§ **Your task**: Each record must appear in the answer exactly as given.

§ **The input**:
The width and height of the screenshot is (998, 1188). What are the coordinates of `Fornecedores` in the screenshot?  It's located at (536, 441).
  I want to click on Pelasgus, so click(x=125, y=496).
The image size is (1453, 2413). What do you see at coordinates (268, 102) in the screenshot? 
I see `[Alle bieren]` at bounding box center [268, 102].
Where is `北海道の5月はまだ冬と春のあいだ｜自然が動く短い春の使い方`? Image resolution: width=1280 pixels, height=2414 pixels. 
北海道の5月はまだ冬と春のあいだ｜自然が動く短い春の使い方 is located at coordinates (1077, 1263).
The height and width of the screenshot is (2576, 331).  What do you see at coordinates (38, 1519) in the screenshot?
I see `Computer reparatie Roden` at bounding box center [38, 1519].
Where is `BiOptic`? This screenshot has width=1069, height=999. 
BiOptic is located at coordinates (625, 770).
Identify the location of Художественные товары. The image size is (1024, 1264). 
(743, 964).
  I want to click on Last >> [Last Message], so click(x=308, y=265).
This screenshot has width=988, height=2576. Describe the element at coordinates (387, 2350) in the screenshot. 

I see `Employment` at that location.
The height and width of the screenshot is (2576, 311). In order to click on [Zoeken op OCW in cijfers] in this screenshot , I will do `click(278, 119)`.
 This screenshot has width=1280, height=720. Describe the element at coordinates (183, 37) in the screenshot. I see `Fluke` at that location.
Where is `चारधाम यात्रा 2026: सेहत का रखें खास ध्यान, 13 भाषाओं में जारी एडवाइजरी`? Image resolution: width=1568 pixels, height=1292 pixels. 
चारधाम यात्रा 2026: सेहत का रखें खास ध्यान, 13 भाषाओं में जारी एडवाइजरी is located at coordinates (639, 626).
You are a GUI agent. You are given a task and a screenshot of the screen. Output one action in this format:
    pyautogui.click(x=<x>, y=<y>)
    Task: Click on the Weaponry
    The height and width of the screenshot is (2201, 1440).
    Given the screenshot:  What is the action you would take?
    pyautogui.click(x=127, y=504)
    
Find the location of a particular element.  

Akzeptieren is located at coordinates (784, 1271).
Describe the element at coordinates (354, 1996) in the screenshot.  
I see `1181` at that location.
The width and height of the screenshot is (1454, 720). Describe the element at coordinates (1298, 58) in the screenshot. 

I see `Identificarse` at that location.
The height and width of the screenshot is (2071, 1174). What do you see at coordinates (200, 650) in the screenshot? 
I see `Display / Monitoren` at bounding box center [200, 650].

§ **Task solution**:
The width and height of the screenshot is (998, 1188). What are the coordinates of `Fornecedores` in the screenshot?  It's located at (536, 441).
  I want to click on Pelasgus, so click(x=125, y=496).
The image size is (1453, 2413). What do you see at coordinates (268, 102) in the screenshot? 
I see `[Alle bieren]` at bounding box center [268, 102].
Where is `北海道の5月はまだ冬と春のあいだ｜自然が動く短い春の使い方`? Image resolution: width=1280 pixels, height=2414 pixels. 
北海道の5月はまだ冬と春のあいだ｜自然が動く短い春の使い方 is located at coordinates (1077, 1263).
The height and width of the screenshot is (2576, 331).  What do you see at coordinates (38, 1519) in the screenshot?
I see `Computer reparatie Roden` at bounding box center [38, 1519].
Where is `BiOptic`? This screenshot has width=1069, height=999. 
BiOptic is located at coordinates (625, 770).
Identify the location of Художественные товары. The image size is (1024, 1264). 
(743, 964).
  I want to click on Last >> [Last Message], so click(x=308, y=265).
This screenshot has width=988, height=2576. Describe the element at coordinates (387, 2350) in the screenshot. 

I see `Employment` at that location.
The height and width of the screenshot is (2576, 311). In order to click on [Zoeken op OCW in cijfers] in this screenshot , I will do `click(278, 119)`.
 This screenshot has width=1280, height=720. Describe the element at coordinates (183, 37) in the screenshot. I see `Fluke` at that location.
Where is `चारधाम यात्रा 2026: सेहत का रखें खास ध्यान, 13 भाषाओं में जारी एडवाइजरी`? Image resolution: width=1568 pixels, height=1292 pixels. 
चारधाम यात्रा 2026: सेहत का रखें खास ध्यान, 13 भाषाओं में जारी एडवाइजरी is located at coordinates (639, 626).
You are a GUI agent. You are given a task and a screenshot of the screen. Output one action in this format:
    pyautogui.click(x=<x>, y=<y>)
    Task: Click on the Weaponry
    The height and width of the screenshot is (2201, 1440).
    Given the screenshot:  What is the action you would take?
    pyautogui.click(x=127, y=504)
    
Find the location of a particular element.  

Akzeptieren is located at coordinates (784, 1271).
Describe the element at coordinates (354, 1996) in the screenshot.  
I see `1181` at that location.
The width and height of the screenshot is (1454, 720). Describe the element at coordinates (1298, 58) in the screenshot. 

I see `Identificarse` at that location.
The height and width of the screenshot is (2071, 1174). What do you see at coordinates (200, 650) in the screenshot? 
I see `Display / Monitoren` at bounding box center [200, 650].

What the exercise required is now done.